A strong wind sprang up, and swept the veil of snow away, and the soldier could see the clockwork creatures plainly once more. They all wore helmets on their heads, and carried swords and spears.
As they drew near, one of the largest of them, a great clockwork man, lifted his spear and threw it at the soldier. The soldier brought his shield up in front of him, and the spear struck the metal boss in its center, and bounced off quite harmlessly. Then he picked up the spear from where it lay on the ground, reversed it, and flung it back at the clockwork man; it flew through the air and struck the creature in the neck, where it stuck fast, and the clockwork man fell over backwards.
The soldier felt a burst of satisfaction at having dispatched at least one enemy, but he could see that the clockwork army was far, far to vast for him to defeat single-handedly. So he pulled the piece of sinew from his pocket again, and untied the third and fourth knots.
There was a crash of thunder so loud it might have deafened reindeer herds grazing tens of miles away, and indeed, it is very probable that it did so. A wind sprang up from all directions at once, blowing so strongly that it roared like a lion. It batted and pulled at the clockwork army until they were all torn into a hundred pieces, and then it died away, and the soldier once more stood alone.

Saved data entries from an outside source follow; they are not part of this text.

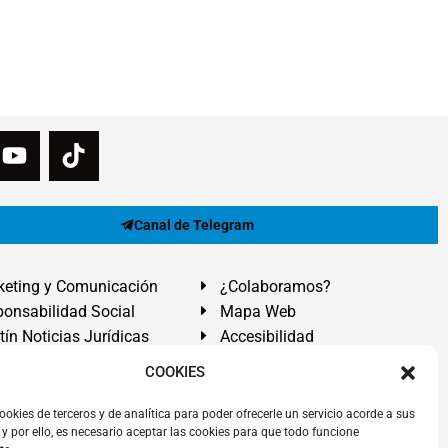
Canal de Telegram
eting y Comunicación
¿Colaboramos?
onsabilidad Social
Mapa Web
tín Noticias Jurídicas
Accesibilidad
ón Ayuda
COOKIES
ranadilla de Abona, Santa Cruz de Tenerife. Islas Canarias.
ookies de terceros y de analítica para poder ofrecerle un servicio acorde a sus
y por ello, es necesario aceptar las cookies para que todo funcione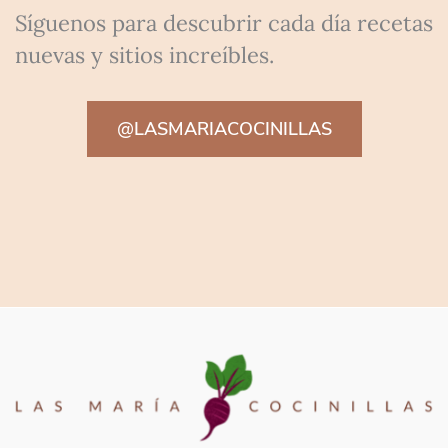
Síguenos para descubrir cada día recetas
nuevas y sitios increíbles.
@LASMARIACOCINILLAS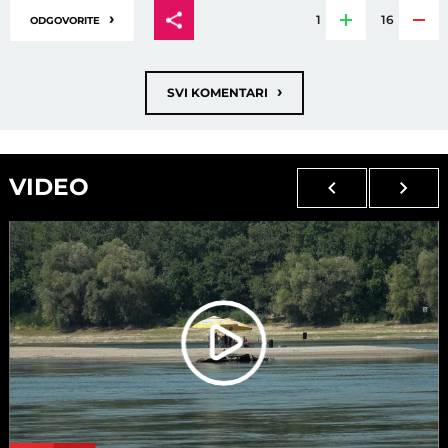
›
1
16
ODGOVORITE
›
SVI KOMENTARI
VIDEO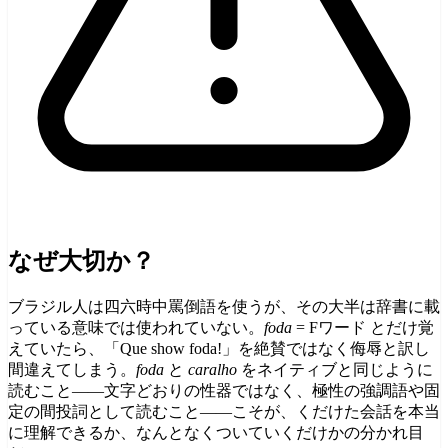
なぜ大切か？
ブラジル人は四六時中罵倒語を使うが、その大半は辞書に載
っている意味では使われていない。
foda
= Fワード とだけ覚
えていたら、「Que show foda!」を絶賛ではなく侮辱と訳し
間違えてしまう。
foda
と
caralho
をネイティブと同じように
読むこと——文字どおりの性器ではなく、極性の強調語や固
定の間投詞として読むこと——こそが、くだけた会話を本当
に理解できるか、なんとなくついていくだけかの分かれ目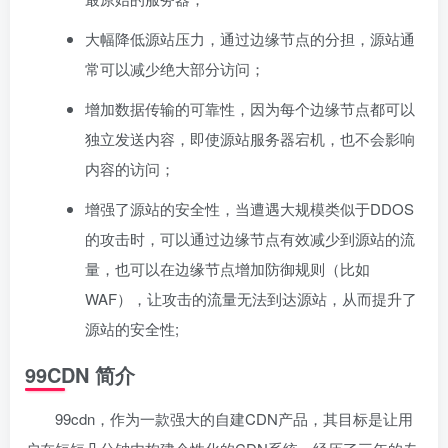
大幅降低源站压力，通过边缘节点的分担，源站通
常可以减少绝大部分访问；
增加数据传输的可靠性，因为每个边缘节点都可以
独立发送内容，即使源站服务器宕机，也不会影响
内容的访问；
增强了源站的安全性，当遭遇大规模类似于DDOS
的攻击时，可以通过边缘节点有效减少到源站的流
量，也可以在边缘节点增加防御规则（比如
WAF），让攻击的流量无法到达源站，从而提升了
源站的安全性;
99CDN 简介
99cdn，作为一款强大的自建CDN产品，其目标是让用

The fierce wind had entirely blown away the snow clouds, and the sky was quite clear and glittering with the northern lights, while the air was, if possible, colder than ever before. The soldier spared a moment to silently thank the Finnish man for the gift of the knotted cord, and then he hastened on to the Snow Queen’s castle.
But now we must see what the smith is doing. In truth he thought not of the soldier, and never supposed he could be standing in the front of the palace.